La carenza di vitamina D è molto comune e rappresenta un problema a livello globale. L’esposizione al sole è la principale fonte endogena di questa vitamina, mentre alcuni alimenti che ne contengono delle buone quantità (ad esempio pesce, olio di pesce, tuorlo d’uovo ecc.) sono considerati una fonte esogena che concorre all’apporto globale. Alcuni studi hanno ipotizzato che adeguati livelli plasmatici di vitamina D possano avere degli effetti benefici nei confronti delle infezioni respiratorie, in maniera particolare delle prime vie respiratorie.

A tale proposito si segnala una recente revisione sistematica con metanalisi pubblicata sulla rivista PLOS ONE da un team di ricercatori italiani. La ricerca ha valutato nello specifico le evidenze scientifiche disponibili sul rapporto Covid-19 e vitamina D, in termini di gravità della malattia e mortalità. Il tema è controverso e la ricerca ha mostrato ad oggi risultati conflittivi, tanto che studi osservazionali eseguiti su pazienti ospedalizzati hanno mostrato una riduzione della gravità e anche della mortalità nei soggetti che assumevano colecalciferolo o calcifediolo mentre un altro studio ha descritto la tendenza contraria, vale a dire un aumento della mortalità in quei soggetti.

I risultati della metanalisi
La metanalisi è stata condotta su 38 studi (osservazionali e di intervento) che nel complesso hanno coinvolto più di 200.000 pazienti e ha riscontrato delle associazioni significative tra la supplementazione di vitamina D e la malattia Covid-19, comprendenti rischi di peggioramento della malattia e mortalità, soprattutto nelle stagioni caratterizzate da carenza di vitamina D (25 OHD) e nei pazienti non gravi. Nel complesso si è rilevato che la supplementazione di vitamina D contribuisce a ridurre il rischio sia di sviluppare una malattia grave, in termini di ricovero in terapia intensiva, sia di mortalità. Queste conclusioni, scrivono gli autori dello studio, non sono definitive poiché i dati ad oggi disponibili non sono ancora sufficienti per stabilire un nesso sicuro di causalità. Sono dunque necessari nuovi studi randomizzati controllati, in grado di chiarire in modo conclusivo il ruolo della vitamina D nel complesso quadro clinico sviluppato da Covid-19.
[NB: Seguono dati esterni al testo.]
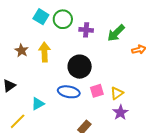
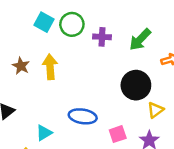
black circle: (80, 67) -> (136, 85), moved
pink square: (97, 91) -> (118, 134), moved
yellow triangle: (117, 93) -> (155, 110), moved

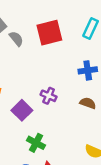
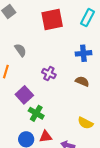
gray semicircle: (16, 39) -> (20, 50), moved
purple square: (22, 110) -> (24, 95), moved

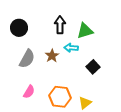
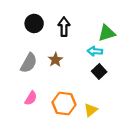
black circle: (19, 28) -> (34, 23), moved
green triangle: (85, 31) -> (107, 33), moved
cyan arrow: (71, 48) -> (95, 51), moved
L’associazione tra Covid-19 e vitamina D potrebbe essere correlata alla capacità della vitamina di aumentare i meccanismi di difesa innati contro gli agenti patogeni e alla capacità di inibizione della risposta infiammatoria. L’enzima 2 di conversione dell’angiotensina (ACE2) coinvolto nella genesi dell’infezione, per esempio, è il principale recettore della cellula ospite per SARS-CoV2 e si trova sulle membrane cellulari delle cellule di polmoni, reni, cuore, muscolatura liscia nasale, vascolare e delle cellule endoteliali.

Fonte:
D’Ecclesiis O, Gavioli C, Martinoli C, Raimondi S, Chiocca S, et al. Vitamin D and SARS-CoV2 infection, severity and mortality: A systematic review and meta-analysis. PLoS One. 2022 Jul 6;17(7):e0268396.